Contributions To Mineralogy and Petrology, 1989
Vapor-undersaturated fractional crystallization experiments with Macusani glass (macusanite), a p... more Vapor-undersaturated fractional crystallization experiments with Macusani glass (macusanite), a peraluminous rhyolite obsidian, at 200 MPa yield mineralogical fabrics and zonation, and melt fractionation trends that closely resemble those found in zoned granitic pegmatites and other granitoids of comparable composition (typically peraluminous, Li-Be-Ta-rich deposits). The zonation from the edge of charges inward is characterized by: (1) fine-grained sodic feldspar-quartz border zones; (2) a fringe of very coarse-grained graphic quartz-feldspar intergrowths that flair radially toward melt and terminate with nearly monophase K-feldspar; (3) cores of very coarse-grained, nearly monominerallic quartz or virgilite (LiAlSi5O12)±mica; and (4) late-stage, fine-grained albite+mica intergrowths that are deposited from alkaline, Na-rich interstitial melt at vapor saturation. Similar experimental products have been observed in compositionally simpler, less evolved systems. Liquid lines of descent from initially H2O-undersaturated runs are marked by a decrease in SiO2, and increases in Na/K, B, P, F, H2O, and a variety of trace lithophile cations. These trends are believed to be governed by three factors: (1) disequilibrium growth of feldspars (±quartz) via metastable supersaturation; (2) fractionation of melt toward SiO2-depleted, Na-rich compositions due to increases in B, P, and F; and (3) changes in nucleation and growth rates, mostly as a function of the H2O content of melt (X wm).
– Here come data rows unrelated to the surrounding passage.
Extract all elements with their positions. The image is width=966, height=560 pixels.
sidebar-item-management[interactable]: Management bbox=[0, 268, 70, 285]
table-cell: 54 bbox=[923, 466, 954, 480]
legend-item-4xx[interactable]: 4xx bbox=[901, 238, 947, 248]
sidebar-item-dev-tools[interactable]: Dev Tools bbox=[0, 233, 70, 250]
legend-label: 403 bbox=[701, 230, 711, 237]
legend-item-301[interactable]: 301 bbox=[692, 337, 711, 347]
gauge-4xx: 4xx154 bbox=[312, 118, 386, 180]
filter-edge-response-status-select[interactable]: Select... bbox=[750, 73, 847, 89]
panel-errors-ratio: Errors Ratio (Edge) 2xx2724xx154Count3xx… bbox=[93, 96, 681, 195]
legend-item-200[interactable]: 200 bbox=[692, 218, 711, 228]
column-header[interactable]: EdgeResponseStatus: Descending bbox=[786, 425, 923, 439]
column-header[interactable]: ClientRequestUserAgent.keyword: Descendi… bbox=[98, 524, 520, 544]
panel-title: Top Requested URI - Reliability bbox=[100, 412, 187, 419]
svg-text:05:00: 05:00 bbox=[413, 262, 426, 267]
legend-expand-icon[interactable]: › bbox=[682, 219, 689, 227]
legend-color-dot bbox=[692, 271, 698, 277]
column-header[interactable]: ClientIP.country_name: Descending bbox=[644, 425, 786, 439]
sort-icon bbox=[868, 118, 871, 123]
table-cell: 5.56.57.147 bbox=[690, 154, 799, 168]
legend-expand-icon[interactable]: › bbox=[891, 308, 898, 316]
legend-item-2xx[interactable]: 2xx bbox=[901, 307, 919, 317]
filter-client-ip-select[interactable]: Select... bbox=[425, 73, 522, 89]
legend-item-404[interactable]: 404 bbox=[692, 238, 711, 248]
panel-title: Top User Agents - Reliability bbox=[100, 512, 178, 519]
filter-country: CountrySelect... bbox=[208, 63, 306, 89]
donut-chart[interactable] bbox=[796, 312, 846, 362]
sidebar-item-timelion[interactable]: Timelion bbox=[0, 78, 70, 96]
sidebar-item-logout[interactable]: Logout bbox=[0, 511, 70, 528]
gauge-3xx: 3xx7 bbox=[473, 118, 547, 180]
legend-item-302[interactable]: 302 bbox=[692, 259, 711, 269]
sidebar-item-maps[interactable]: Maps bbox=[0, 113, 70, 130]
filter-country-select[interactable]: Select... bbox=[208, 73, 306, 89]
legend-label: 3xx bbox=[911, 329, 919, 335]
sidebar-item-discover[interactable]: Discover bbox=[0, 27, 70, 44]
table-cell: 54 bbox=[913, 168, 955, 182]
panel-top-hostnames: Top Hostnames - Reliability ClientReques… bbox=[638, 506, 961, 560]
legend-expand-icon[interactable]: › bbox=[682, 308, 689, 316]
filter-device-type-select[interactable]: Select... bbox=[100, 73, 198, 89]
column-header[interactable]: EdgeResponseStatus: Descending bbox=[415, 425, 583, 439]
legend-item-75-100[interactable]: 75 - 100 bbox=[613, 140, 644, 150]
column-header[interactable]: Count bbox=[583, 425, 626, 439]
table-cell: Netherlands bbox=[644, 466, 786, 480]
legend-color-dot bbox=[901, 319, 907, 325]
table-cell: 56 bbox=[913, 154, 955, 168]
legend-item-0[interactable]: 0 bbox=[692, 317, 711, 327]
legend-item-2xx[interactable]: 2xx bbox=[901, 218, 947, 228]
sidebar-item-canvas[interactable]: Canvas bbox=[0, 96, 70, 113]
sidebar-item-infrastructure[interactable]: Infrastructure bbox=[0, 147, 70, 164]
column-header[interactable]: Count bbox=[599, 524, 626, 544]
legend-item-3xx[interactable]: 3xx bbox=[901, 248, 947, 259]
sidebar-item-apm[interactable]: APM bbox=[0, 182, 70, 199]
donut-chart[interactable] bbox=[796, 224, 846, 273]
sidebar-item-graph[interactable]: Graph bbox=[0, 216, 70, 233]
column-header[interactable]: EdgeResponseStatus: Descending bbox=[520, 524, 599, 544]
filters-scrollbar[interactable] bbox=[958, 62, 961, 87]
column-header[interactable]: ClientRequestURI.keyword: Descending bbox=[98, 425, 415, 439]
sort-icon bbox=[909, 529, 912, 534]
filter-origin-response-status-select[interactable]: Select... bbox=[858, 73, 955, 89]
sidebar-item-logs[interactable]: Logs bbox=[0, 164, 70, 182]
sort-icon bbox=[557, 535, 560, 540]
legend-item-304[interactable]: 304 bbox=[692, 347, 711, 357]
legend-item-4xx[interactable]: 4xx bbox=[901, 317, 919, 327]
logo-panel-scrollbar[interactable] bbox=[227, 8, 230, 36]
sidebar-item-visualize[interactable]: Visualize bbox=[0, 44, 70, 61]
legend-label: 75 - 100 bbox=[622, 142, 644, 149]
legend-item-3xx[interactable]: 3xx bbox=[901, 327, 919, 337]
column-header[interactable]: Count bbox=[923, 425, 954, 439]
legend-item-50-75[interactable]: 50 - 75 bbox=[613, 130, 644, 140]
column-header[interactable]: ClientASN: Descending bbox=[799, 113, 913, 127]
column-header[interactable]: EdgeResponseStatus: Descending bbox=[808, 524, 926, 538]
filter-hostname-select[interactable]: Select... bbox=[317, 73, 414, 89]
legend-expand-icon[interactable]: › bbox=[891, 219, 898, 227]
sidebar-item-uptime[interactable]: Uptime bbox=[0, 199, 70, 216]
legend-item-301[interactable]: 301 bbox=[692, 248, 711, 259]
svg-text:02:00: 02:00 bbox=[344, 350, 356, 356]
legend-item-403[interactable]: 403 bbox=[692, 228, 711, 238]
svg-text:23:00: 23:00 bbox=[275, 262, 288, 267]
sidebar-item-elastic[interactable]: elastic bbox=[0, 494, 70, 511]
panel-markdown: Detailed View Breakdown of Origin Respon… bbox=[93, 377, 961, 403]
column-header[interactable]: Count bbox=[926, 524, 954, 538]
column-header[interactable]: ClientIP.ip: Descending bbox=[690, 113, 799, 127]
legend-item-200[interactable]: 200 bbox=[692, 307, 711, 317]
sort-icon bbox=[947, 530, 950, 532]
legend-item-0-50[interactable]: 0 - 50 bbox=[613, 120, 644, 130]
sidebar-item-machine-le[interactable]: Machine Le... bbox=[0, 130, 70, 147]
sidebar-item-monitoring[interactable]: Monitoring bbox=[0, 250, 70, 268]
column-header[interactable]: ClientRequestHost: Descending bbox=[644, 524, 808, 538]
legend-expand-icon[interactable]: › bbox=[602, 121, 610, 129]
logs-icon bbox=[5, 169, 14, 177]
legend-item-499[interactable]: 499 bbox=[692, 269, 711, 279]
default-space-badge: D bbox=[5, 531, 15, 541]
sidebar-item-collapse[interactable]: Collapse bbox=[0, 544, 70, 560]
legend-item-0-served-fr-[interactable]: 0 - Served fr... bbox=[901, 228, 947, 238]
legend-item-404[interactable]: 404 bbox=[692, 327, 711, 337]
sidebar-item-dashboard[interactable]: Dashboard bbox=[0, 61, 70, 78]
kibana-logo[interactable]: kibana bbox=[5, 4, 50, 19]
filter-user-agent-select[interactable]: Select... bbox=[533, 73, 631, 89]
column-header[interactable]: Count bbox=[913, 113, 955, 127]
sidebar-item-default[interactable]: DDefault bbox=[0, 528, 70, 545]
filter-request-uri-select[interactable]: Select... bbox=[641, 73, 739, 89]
In contrast, experiments that are cooled below the liquidus from the field of melt+aqueous vapor (London et al. 1988) fail to replicate pegmatitic characteristics in most respects. On the basis of these and other experiments, we suggest that the formation of pegmatite fabrics stems primarily from fractional crystallization in volatile-rich melts, and that enrichments in normally trace lithophile elements result from melt differentiation trends toward increasingly alkaline, silica-depleted compositions. Although vapor saturation at near-solidus and subsolidus conditions may promote extensive recrystallization, an aqueous vapor phase does not appear to be necessary for the generation of most of the salient characteristics of pegmatites.